- **WHAT TO WORK ON**
Pull every line containing "בארץ" from the entries.

─── SOURCE DATA

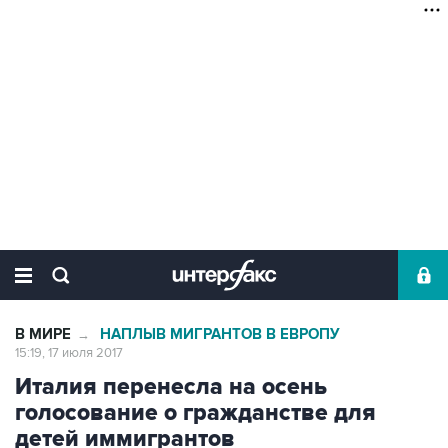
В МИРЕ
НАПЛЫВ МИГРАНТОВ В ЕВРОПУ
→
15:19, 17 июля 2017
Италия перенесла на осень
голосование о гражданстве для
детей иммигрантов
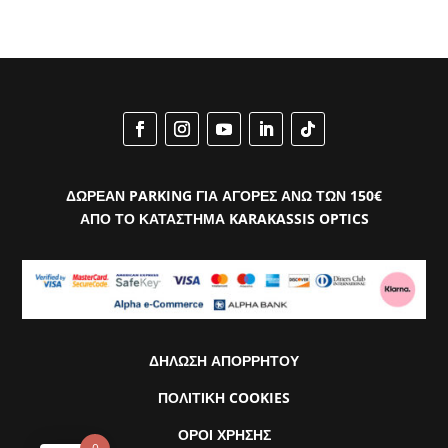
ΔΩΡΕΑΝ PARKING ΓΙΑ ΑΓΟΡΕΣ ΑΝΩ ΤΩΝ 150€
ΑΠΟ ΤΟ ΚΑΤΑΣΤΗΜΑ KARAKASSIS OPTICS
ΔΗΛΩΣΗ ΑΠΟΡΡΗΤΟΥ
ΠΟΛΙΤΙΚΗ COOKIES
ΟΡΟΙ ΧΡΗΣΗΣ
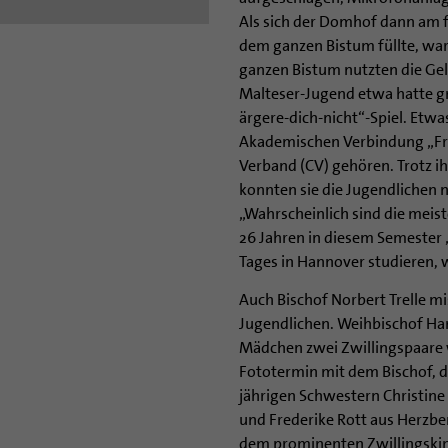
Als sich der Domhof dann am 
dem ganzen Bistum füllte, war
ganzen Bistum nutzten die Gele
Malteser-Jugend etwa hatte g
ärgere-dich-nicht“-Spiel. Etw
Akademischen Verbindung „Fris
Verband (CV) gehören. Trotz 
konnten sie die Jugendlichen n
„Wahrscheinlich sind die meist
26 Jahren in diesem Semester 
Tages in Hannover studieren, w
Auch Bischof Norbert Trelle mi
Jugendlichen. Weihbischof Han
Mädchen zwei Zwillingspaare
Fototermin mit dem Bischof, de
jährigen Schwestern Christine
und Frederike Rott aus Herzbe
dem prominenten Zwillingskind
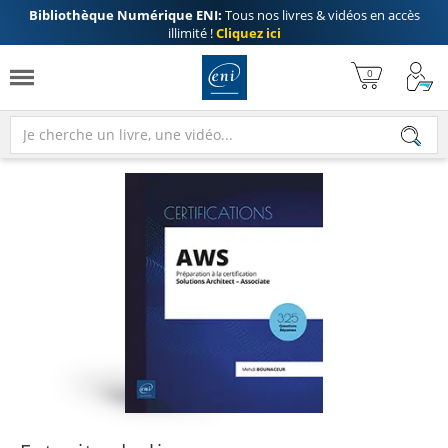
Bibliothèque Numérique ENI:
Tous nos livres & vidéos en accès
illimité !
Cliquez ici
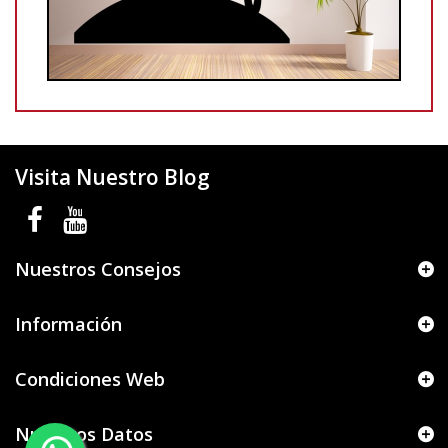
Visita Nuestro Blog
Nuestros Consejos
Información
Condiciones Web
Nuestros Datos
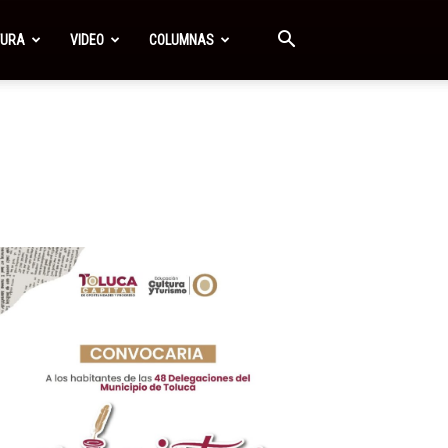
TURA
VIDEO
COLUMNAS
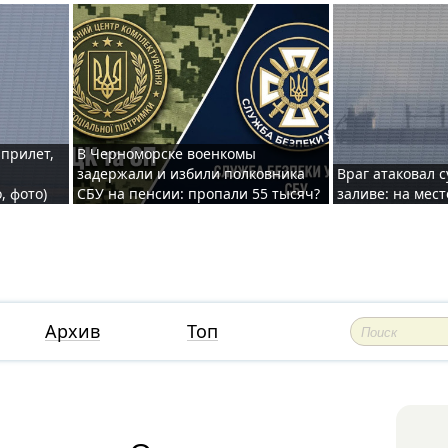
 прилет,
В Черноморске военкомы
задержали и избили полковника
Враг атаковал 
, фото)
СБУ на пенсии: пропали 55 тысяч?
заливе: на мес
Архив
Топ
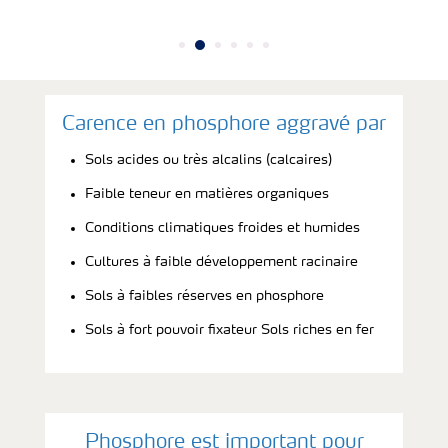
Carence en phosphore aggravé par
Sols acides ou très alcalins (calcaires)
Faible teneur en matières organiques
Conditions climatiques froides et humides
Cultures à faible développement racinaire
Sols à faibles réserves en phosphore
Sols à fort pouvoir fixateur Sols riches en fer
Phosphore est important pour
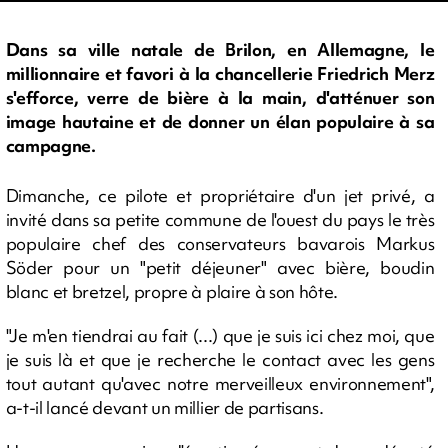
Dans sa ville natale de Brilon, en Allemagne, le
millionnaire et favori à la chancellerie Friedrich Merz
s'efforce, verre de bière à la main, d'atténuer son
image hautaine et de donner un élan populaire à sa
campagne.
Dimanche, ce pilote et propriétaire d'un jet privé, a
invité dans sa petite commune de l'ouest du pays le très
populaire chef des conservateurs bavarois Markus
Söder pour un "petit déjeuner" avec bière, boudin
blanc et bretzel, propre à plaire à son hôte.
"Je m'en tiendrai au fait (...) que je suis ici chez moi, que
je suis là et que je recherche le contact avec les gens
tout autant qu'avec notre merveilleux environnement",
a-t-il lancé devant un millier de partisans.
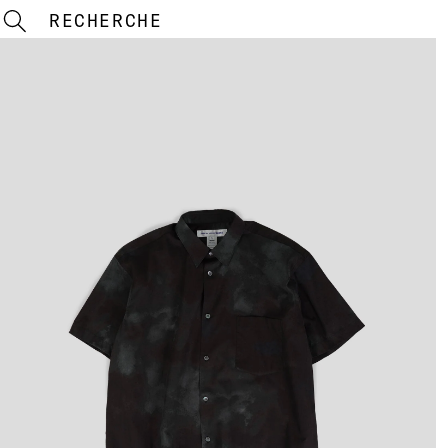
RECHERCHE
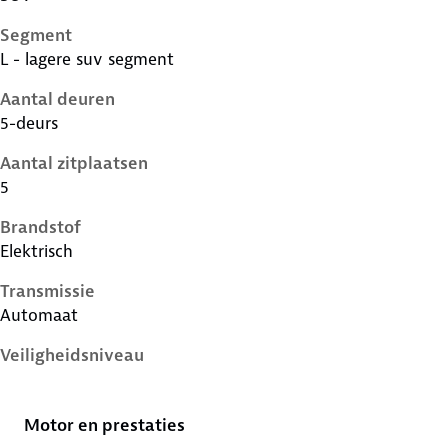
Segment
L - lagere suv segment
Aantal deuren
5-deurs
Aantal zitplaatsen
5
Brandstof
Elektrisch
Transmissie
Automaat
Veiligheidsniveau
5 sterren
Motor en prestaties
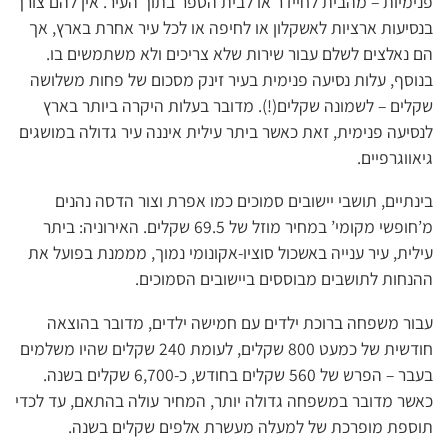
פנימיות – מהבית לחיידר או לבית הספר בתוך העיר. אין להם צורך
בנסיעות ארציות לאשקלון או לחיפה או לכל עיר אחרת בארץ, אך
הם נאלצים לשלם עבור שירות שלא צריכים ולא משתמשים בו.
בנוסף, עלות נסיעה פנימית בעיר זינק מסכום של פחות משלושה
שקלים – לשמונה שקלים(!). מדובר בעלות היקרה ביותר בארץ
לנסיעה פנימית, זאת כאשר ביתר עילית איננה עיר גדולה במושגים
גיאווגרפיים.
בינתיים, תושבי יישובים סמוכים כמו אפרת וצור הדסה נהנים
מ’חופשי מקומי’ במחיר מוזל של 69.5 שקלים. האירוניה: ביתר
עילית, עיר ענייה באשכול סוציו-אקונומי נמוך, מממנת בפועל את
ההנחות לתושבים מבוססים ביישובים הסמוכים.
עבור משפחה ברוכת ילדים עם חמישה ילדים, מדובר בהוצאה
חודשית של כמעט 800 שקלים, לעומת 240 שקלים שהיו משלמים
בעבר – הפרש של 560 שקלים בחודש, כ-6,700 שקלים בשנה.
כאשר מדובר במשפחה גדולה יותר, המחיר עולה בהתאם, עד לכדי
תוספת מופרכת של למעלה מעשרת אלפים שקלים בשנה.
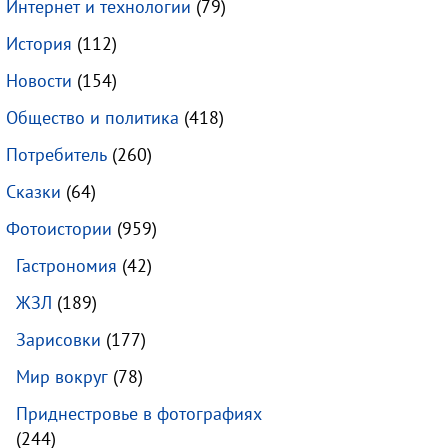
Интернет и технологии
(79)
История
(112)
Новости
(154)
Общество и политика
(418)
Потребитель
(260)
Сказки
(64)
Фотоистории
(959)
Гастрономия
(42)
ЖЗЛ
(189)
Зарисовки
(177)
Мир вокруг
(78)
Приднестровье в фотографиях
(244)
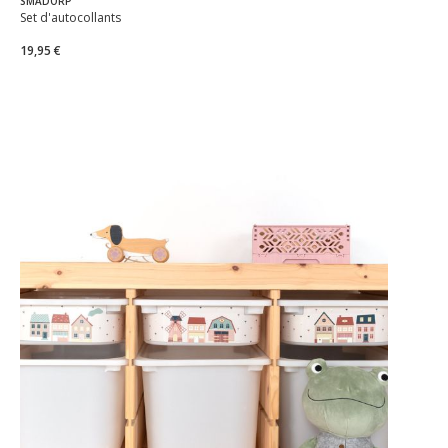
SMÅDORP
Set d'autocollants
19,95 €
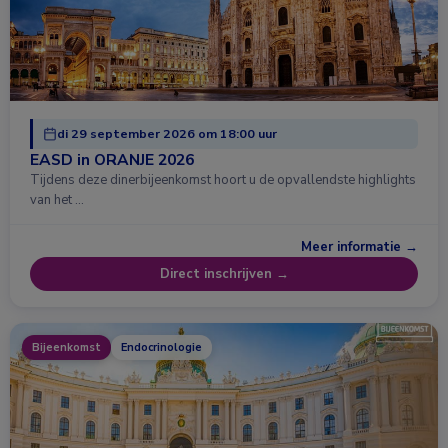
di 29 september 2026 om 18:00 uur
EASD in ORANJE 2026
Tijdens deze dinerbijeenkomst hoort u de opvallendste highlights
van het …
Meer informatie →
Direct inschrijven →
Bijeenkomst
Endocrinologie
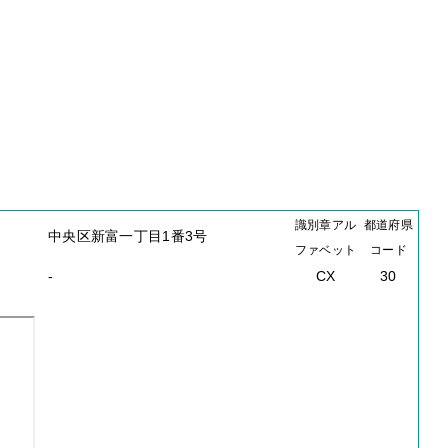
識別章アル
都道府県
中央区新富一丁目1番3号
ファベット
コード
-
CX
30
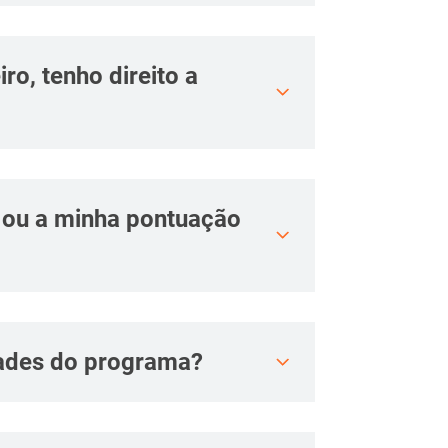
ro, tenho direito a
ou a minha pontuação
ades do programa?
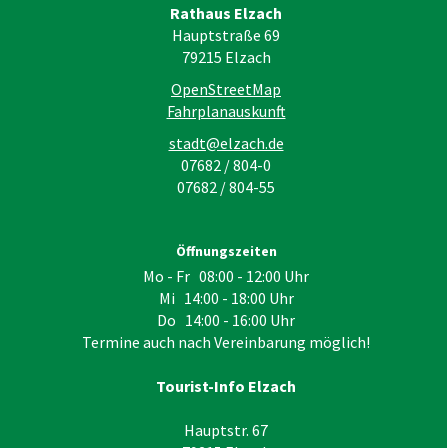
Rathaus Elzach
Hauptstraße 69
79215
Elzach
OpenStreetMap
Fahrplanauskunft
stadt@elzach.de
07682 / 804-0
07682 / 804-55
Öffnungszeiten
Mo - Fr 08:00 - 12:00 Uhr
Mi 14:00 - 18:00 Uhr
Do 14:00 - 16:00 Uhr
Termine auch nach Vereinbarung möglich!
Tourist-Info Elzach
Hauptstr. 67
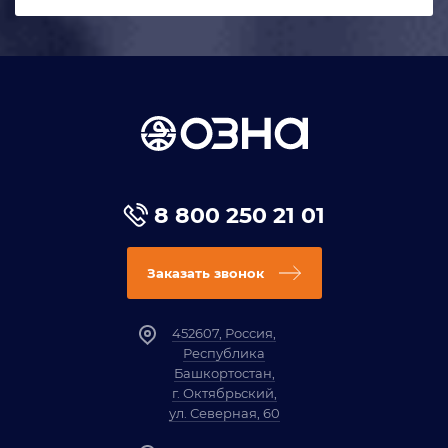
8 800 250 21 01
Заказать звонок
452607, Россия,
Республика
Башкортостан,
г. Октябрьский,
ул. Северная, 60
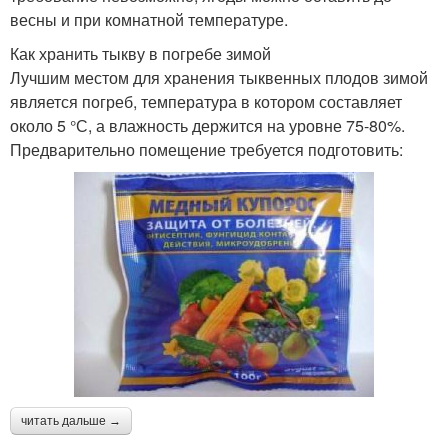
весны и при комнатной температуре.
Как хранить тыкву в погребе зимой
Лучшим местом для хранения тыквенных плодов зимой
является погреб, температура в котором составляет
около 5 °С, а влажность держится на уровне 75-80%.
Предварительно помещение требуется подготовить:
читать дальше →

──────

- **RESULT OF THIS EXERCISE**
בנסיעות ארציות לאשקלון או לחיפה או לכל עיר אחרת בארץ, אך
שקלים – לשמונה שקלים(!). מדובר בעלות היקרה ביותר בארץ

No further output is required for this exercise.